In order that the herbarium central collections area be maintained as a (hopefully) pest-free environment without relying on paradichlorobenzene or other toxic chemicals, NO PLANTS ARE TO BE BROUGHT INTO THE CENTRAL COLLECTIONS AREA until or unless they meet the following guidelines:

a. All incoming dried meterial MUST be frozen for a week (if a shorter time period is essential, microwaving is an option). This is particularly critical for specimens shipped from other institutions, including returned UC/JEPS specimens. Even specimens that are not prone to infestation (e.g., algae, bryophytes) should be frozen in order to eliminate potential paper-destroying pests.

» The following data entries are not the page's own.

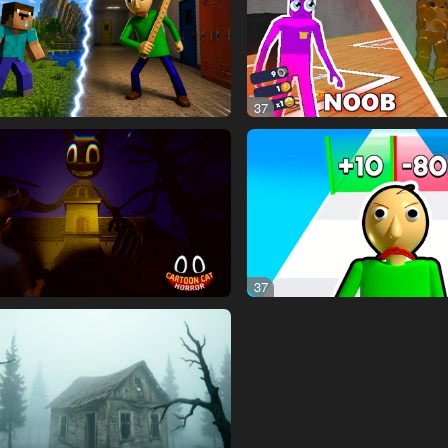
37
37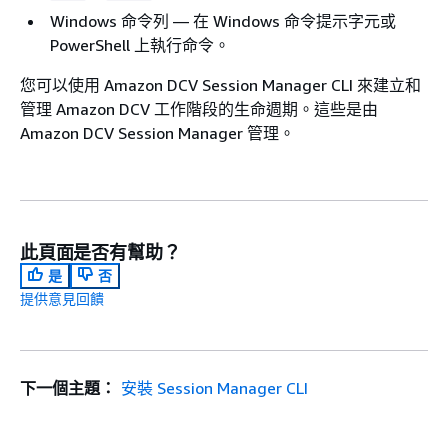
Windows 命令列 — 在 Windows 命令提示字元或
PowerShell 上執行命令。
您可以使用 Amazon DCV Session Manager CLI 來建立和
管理 Amazon DCV 工作階段的生命週期。這些是由
Amazon DCV Session Manager 管理。
此頁面是否有幫助？
是
否
提供意見回饋
下一個主題：
安裝 Session Manager CLI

b. As an exception rather than the rule, a limited quantity of recently collected specimens that 1) have not been housed where infestations are likely and 2) are needed in the collections area for only a brief period of time (e.g., for comparison with UC/JEPS collections) may be given clearance after a visual inspection by an authorized staff member. This is a pragmatic alternative to microwaving, based on the fact that even if eggs are present they are unlikely to hatch and cause an infestation within a few hours. As a corollary, the specimens should subsequently be frozen if they are to be left in the herbarium.

c. Living material is generally okay, following the logic that the pests that attack live plants are not the same as those that attack dried plant material (also, living plants do not hold up well to freezing or microwaving). However, pollen-bearing structures and dead portions should be inspected and/or removed.

d. Specimens left out overnight should be frozen prior to refiling (evening is the period of greatest adult herbarium beetle activity). It is also recommended that material that has been housed outside of the main collection area (e.g., research offices) be frozen prior to refiling, just to be on the safe side. Specimens that have been outside of the contiguous herbarium area (e.g., offices elsewhere in VLSB) must be frozen prior to reentry.

e. Fluid-preserved material does not need to be frozen. Remember, however, that formalin-preserved material should be examined only under an operating hood.